▶ Available data
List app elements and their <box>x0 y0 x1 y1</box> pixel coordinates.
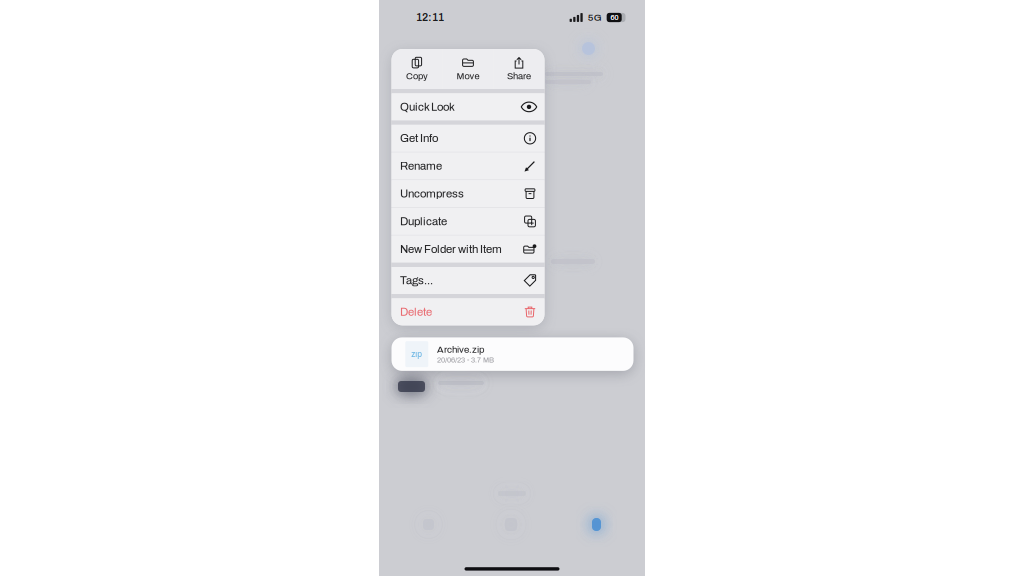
staticText: 60 <box>610 13 618 22</box>
staticText: Share <box>507 71 531 81</box>
button[interactable]: Tags... <box>392 267 544 294</box>
staticText: Delete <box>400 306 432 318</box>
button[interactable]: Duplicate <box>392 208 544 235</box>
staticText: Uncompress <box>400 188 464 200</box>
staticText: Get Info <box>400 132 438 144</box>
staticText: Move <box>456 71 480 81</box>
staticText: Quick Look <box>400 101 455 113</box>
staticText: New Folder with Item <box>400 243 502 255</box>
button[interactable]: Copy <box>392 49 442 89</box>
button[interactable]: Share <box>494 49 544 89</box>
button[interactable]: Get Info <box>392 125 544 152</box>
staticText: 12:11 <box>416 12 444 23</box>
staticText: Rename <box>400 160 442 172</box>
button[interactable]: zip <box>392 337 634 371</box>
button[interactable]: New Folder with Item <box>392 236 544 263</box>
button[interactable]: Rename <box>392 152 544 180</box>
staticText: zip <box>411 350 422 359</box>
staticText: 5G <box>588 12 602 23</box>
staticText: Copy <box>406 71 428 81</box>
button[interactable]: Move <box>442 49 494 89</box>
staticText: 20/06/23 - 3.7 MB <box>437 356 494 364</box>
staticText: Archive.zip <box>437 344 484 355</box>
button[interactable]: Quick Look <box>392 93 544 120</box>
staticText: Duplicate <box>400 215 447 228</box>
button[interactable]: Uncompress <box>392 180 544 207</box>
button[interactable]: Delete <box>392 298 544 325</box>
staticText: Tags... <box>400 274 433 287</box>
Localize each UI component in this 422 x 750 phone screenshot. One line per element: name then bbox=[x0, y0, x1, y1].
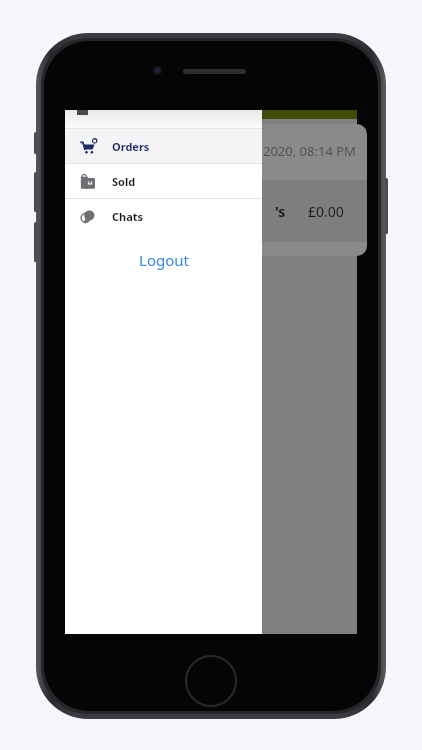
other: Orders bbox=[80, 138, 97, 155]
button[interactable]: Orders bbox=[65, 129, 262, 163]
button[interactable]: Logout bbox=[65, 244, 262, 276]
other: Chats bbox=[80, 208, 97, 225]
staticText: Logout bbox=[139, 250, 189, 270]
staticText: 's bbox=[275, 202, 286, 221]
staticText: Sold bbox=[112, 174, 136, 189]
staticText: £0.00 bbox=[308, 202, 344, 221]
button[interactable]: Chats bbox=[65, 199, 262, 233]
staticText: Orders bbox=[112, 139, 150, 154]
button[interactable]: Sold bbox=[65, 164, 262, 198]
other: Sold bbox=[80, 173, 97, 190]
staticText: 2020, 08:14 PM bbox=[263, 142, 356, 160]
staticText: Chats bbox=[112, 209, 144, 224]
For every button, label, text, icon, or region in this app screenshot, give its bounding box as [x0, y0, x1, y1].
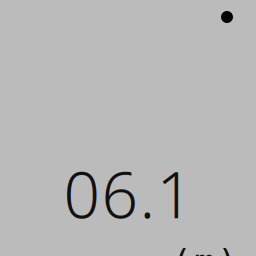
button[interactable]: Recording indicator	[221, 11, 233, 23]
staticText: 06.1	[64, 151, 194, 236]
staticText: (m)	[171, 243, 238, 256]
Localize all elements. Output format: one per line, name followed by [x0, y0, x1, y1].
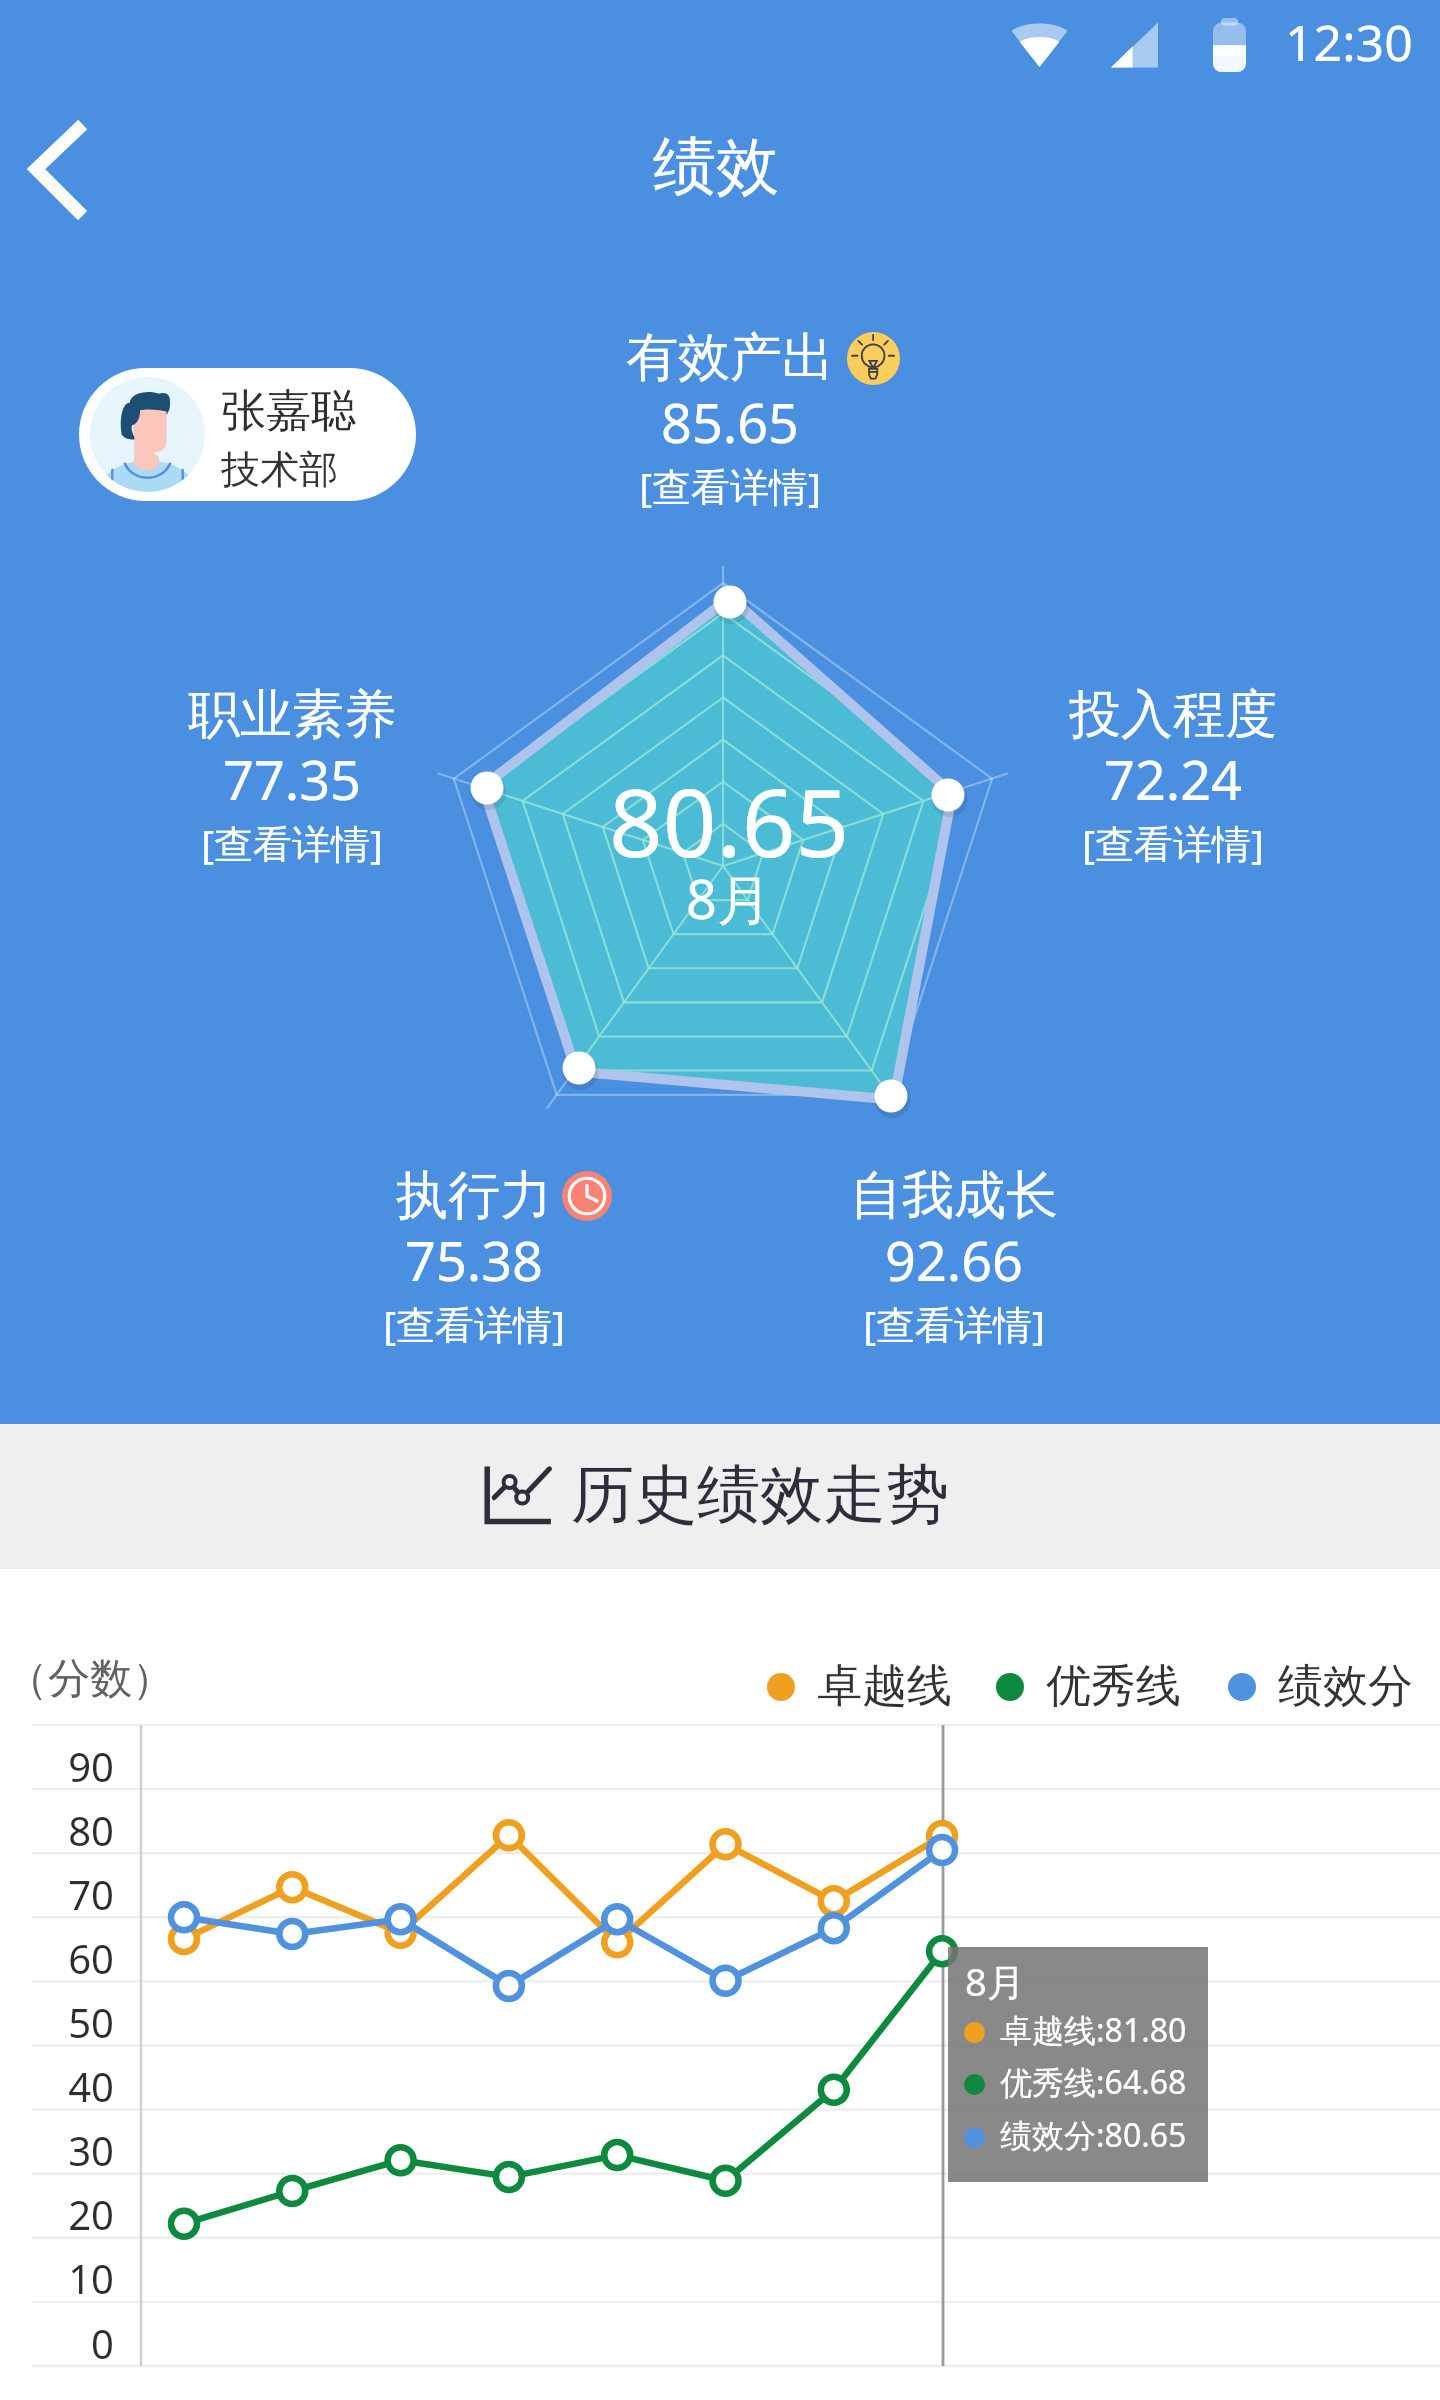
staticText: 有效产出 — [470, 325, 990, 391]
staticText: 卓越线 — [817, 1658, 952, 1715]
staticText: 80 — [28, 1803, 114, 1857]
staticText: 卓越线:81.80 — [1000, 2008, 1187, 2052]
staticText: 72.24 — [913, 742, 1433, 816]
staticText: [查看详情] — [913, 816, 1433, 869]
button[interactable]: 张嘉聪 — [79, 368, 416, 501]
staticText: 50 — [28, 1995, 114, 2049]
staticText: 职业素养 — [32, 682, 552, 748]
staticText: [查看详情] — [694, 1297, 1214, 1350]
staticText: 绩效 — [653, 127, 779, 206]
staticText: [查看详情] — [32, 816, 552, 869]
staticText: 优秀线 — [1046, 1658, 1181, 1715]
staticText: 30 — [28, 2123, 114, 2177]
staticText: 10 — [28, 2251, 114, 2305]
button[interactable]: 执行力 — [214, 1158, 734, 1348]
staticText: 绩效分 — [1278, 1658, 1413, 1715]
button[interactable]: 自我成长 — [694, 1158, 1214, 1348]
staticText: 8月 — [686, 861, 771, 935]
button[interactable]: 有效产出 — [470, 320, 990, 510]
staticText: 优秀线:64.68 — [1000, 2060, 1187, 2104]
staticText: [查看详情] — [214, 1297, 734, 1350]
staticText: 92.66 — [694, 1223, 1214, 1297]
button[interactable]: 卓越线 — [767, 1654, 952, 1719]
staticText: （分数） — [6, 1653, 174, 1706]
button[interactable]: 历史绩效走势 — [483, 1455, 949, 1534]
staticText: 12:30 — [1285, 8, 1413, 76]
staticText: 85.65 — [470, 385, 990, 459]
staticText: 8月 — [965, 1955, 1025, 2007]
staticText: 77.35 — [32, 742, 552, 816]
staticText: 70 — [28, 1867, 114, 1921]
staticText: [查看详情] — [470, 459, 990, 512]
staticText: 90 — [28, 1739, 114, 1793]
staticText: 历史绩效走势 — [571, 1455, 949, 1534]
staticText: 技术部 — [221, 445, 338, 494]
staticText: 60 — [28, 1931, 114, 1985]
staticText: 75.38 — [214, 1223, 734, 1297]
staticText: 绩效分:80.65 — [1000, 2113, 1187, 2157]
staticText: 执行力 — [214, 1163, 734, 1229]
staticText: 张嘉聪 — [221, 383, 356, 440]
button[interactable]: 绩效分 — [1228, 1654, 1413, 1719]
button[interactable]: 投入程度 — [913, 677, 1433, 867]
staticText: 20 — [28, 2187, 114, 2241]
button[interactable]: 职业素养 — [32, 677, 552, 867]
staticText: 0 — [28, 2316, 114, 2370]
staticText: 自我成长 — [694, 1163, 1214, 1229]
staticText: 80.65 — [609, 757, 850, 885]
button[interactable]: 优秀线 — [996, 1654, 1181, 1719]
button[interactable]: Back — [0, 110, 120, 230]
staticText: 40 — [28, 2059, 114, 2113]
staticText: 投入程度 — [913, 682, 1433, 748]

▶ Problem details
Your answer should consist of each line of the data above in which the word "Rename" occurs.

▶ Completed exercise
staticText: Rename <box>400 160 442 172</box>
button[interactable]: Rename <box>392 152 544 180</box>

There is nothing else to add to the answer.